* [Task statement] From the records that follow, copy every line in which "dropdown" appears.

* [Materials provided]
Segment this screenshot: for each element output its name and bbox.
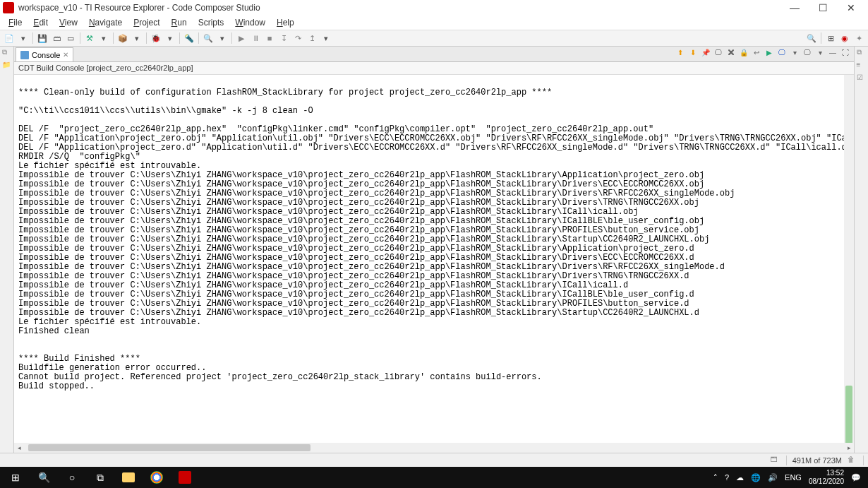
tray-chevron-icon[interactable]: ˄ <box>713 473 718 482</box>
close-button[interactable]: ✕ <box>837 2 865 13</box>
new-icon[interactable]: 📄 <box>3 32 16 44</box>
dropdown-icon[interactable]: ▾ <box>97 32 110 44</box>
scroll-up-icon[interactable]: ⬆ <box>675 49 686 60</box>
console-toolbar: ⬆ ⬇ 📌 🖵 🗙 🔒 ↩ ▶ 🖵 ▾ 🖵 ▾ — ⛶ <box>675 49 854 61</box>
scroll-lock-icon[interactable]: 🔒 <box>738 49 749 60</box>
right-trim: ⧉ ≡ ☑ <box>854 47 868 453</box>
notifications-icon[interactable]: 💬 <box>851 473 861 482</box>
volume-icon[interactable]: 🔊 <box>768 473 778 482</box>
horizontal-scrollbar[interactable]: ◂ ▸ <box>14 443 854 453</box>
restore-icon[interactable]: ⧉ <box>2 48 12 58</box>
menu-help[interactable]: Help <box>271 16 300 29</box>
folder-icon[interactable]: 📁 <box>2 61 12 71</box>
heap-status[interactable]: 491M of 723M <box>792 456 842 465</box>
console-tab-label: Console <box>32 51 60 59</box>
pin-console-icon[interactable]: 📌 <box>700 49 711 60</box>
save-icon[interactable]: 💾 <box>36 32 49 44</box>
status-separator <box>863 456 864 465</box>
gc-icon[interactable]: 🗑 <box>848 456 857 465</box>
show-on-out-icon[interactable]: ▶ <box>764 49 775 60</box>
clear-console-icon[interactable]: 🗙 <box>725 49 737 60</box>
menu-navigate[interactable]: Navigate <box>83 16 128 29</box>
status-icon[interactable]: 🗔 <box>771 456 780 465</box>
ccs-taskbar-icon[interactable] <box>172 468 198 487</box>
dropdown-icon[interactable]: ▾ <box>814 49 826 60</box>
file-explorer-icon[interactable] <box>116 468 141 487</box>
chrome-icon[interactable] <box>144 468 169 487</box>
dropdown-icon[interactable]: ▾ <box>216 32 229 44</box>
network-icon[interactable]: 🌐 <box>751 473 761 482</box>
menu-run[interactable]: Run <box>166 16 193 29</box>
status-bar: 🗔 491M of 723M 🗑 <box>0 453 868 467</box>
tasks-icon[interactable]: ☑ <box>857 73 867 83</box>
minimize-view-icon[interactable]: — <box>827 49 838 60</box>
dropdown-icon[interactable]: ▾ <box>131 32 143 44</box>
toolbar-separator <box>231 32 232 44</box>
scroll-down-icon[interactable]: ⬇ <box>687 49 699 60</box>
console-tab[interactable]: Console ✕ <box>16 47 73 61</box>
clock[interactable]: 13:52 08/12/2020 <box>809 469 844 486</box>
scroll-right-icon[interactable]: ▸ <box>844 444 854 451</box>
toolbar-separator <box>32 32 33 44</box>
dropdown-icon[interactable]: ▾ <box>164 32 176 44</box>
step-over-icon[interactable]: ↷ <box>291 32 304 44</box>
scroll-left-icon[interactable]: ◂ <box>14 444 24 451</box>
build-icon[interactable]: ⚒ <box>83 32 96 44</box>
menu-scripts[interactable]: Scripts <box>193 16 230 29</box>
start-button[interactable]: ⊞ <box>3 468 28 487</box>
pause-icon[interactable]: ⏸ <box>249 32 262 44</box>
flashlight-icon[interactable]: 🔦 <box>183 32 195 44</box>
outline-icon[interactable]: ≡ <box>857 61 867 71</box>
stop-icon[interactable]: ■ <box>263 32 276 44</box>
console-subtitle: CDT Build Console [project_zero_cc2640r2… <box>14 62 854 75</box>
menu-view[interactable]: View <box>54 16 83 29</box>
word-wrap-icon[interactable]: ↩ <box>751 49 762 60</box>
minimize-button[interactable]: — <box>780 2 809 13</box>
menu-edit[interactable]: Edit <box>28 16 54 29</box>
cortana-icon[interactable]: ○ <box>59 468 85 487</box>
dropdown-icon[interactable]: ▾ <box>320 32 332 44</box>
console-output[interactable]: **** Clean-only build of configuration F… <box>14 75 854 395</box>
open-console2-icon[interactable]: 🖵 <box>802 49 813 60</box>
display-selected-icon[interactable]: 🖵 <box>713 49 724 60</box>
dropdown-icon[interactable]: ▾ <box>789 49 800 60</box>
main-area: ⧉ 📁 Console ✕ ⬆ ⬇ 📌 🖵 🗙 🔒 ↩ ▶ 🖵 ▾ <box>0 47 868 453</box>
perspective-icon[interactable]: ⊞ <box>824 32 837 44</box>
restore-icon[interactable]: ⧉ <box>857 48 867 58</box>
maximize-button[interactable]: ☐ <box>809 2 837 13</box>
step-into-icon[interactable]: ↧ <box>277 32 290 44</box>
task-view-icon[interactable]: ⧉ <box>88 468 113 487</box>
search-icon[interactable]: 🔍 <box>202 32 215 44</box>
menu-project[interactable]: Project <box>128 16 165 29</box>
save-all-icon[interactable]: 🗃 <box>50 32 63 44</box>
menu-file[interactable]: File <box>3 16 28 29</box>
vertical-scrollbar[interactable] <box>844 75 854 443</box>
toolbar-separator <box>146 32 147 44</box>
menu-window[interactable]: Window <box>229 16 271 29</box>
step-return-icon[interactable]: ↥ <box>306 32 318 44</box>
toolbar-separator <box>198 32 199 44</box>
perspective-ccs-icon[interactable]: ◉ <box>838 32 851 44</box>
language-indicator[interactable]: ENG <box>785 473 802 482</box>
ccs-app-icon <box>3 2 14 13</box>
clock-date: 08/12/2020 <box>809 477 844 486</box>
perspective-ti-icon[interactable]: ✦ <box>852 32 865 44</box>
search-taskbar-icon[interactable]: 🔍 <box>31 468 56 487</box>
dropdown-icon[interactable]: ▾ <box>17 32 30 44</box>
hscroll-track[interactable] <box>24 443 844 453</box>
onedrive-icon[interactable]: ☁ <box>736 473 744 482</box>
window-icon[interactable]: ▭ <box>64 32 77 44</box>
debug-icon[interactable]: 🐞 <box>150 32 162 44</box>
search2-icon[interactable]: 🔍 <box>805 32 818 44</box>
resume-icon[interactable]: ▶ <box>235 32 248 44</box>
open-console-icon[interactable]: 🖵 <box>776 49 788 60</box>
console-icon <box>20 51 29 59</box>
package-icon[interactable]: 📦 <box>116 32 129 44</box>
close-tab-icon[interactable]: ✕ <box>63 51 68 59</box>
horizontal-scroll-thumb[interactable] <box>28 444 311 451</box>
left-trim: ⧉ 📁 <box>0 47 14 453</box>
maximize-view-icon[interactable]: ⛶ <box>840 49 851 60</box>
menu-bar: File Edit View Navigate Project Run Scri… <box>0 16 868 30</box>
help-icon[interactable]: ? <box>725 473 729 482</box>
system-tray: ˄ ? ☁ 🌐 🔊 ENG 13:52 08/12/2020 💬 <box>713 469 865 486</box>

* [Answer to the problem]
dropdown-icon[interactable]: ▾ <box>97 32 110 44</box>
dropdown-icon[interactable]: ▾ <box>814 49 826 60</box>
dropdown-icon[interactable]: ▾ <box>216 32 229 44</box>
dropdown-icon[interactable]: ▾ <box>131 32 143 44</box>
dropdown-icon[interactable]: ▾ <box>164 32 176 44</box>
dropdown-icon[interactable]: ▾ <box>320 32 332 44</box>
dropdown-icon[interactable]: ▾ <box>789 49 800 60</box>
dropdown-icon[interactable]: ▾ <box>17 32 30 44</box>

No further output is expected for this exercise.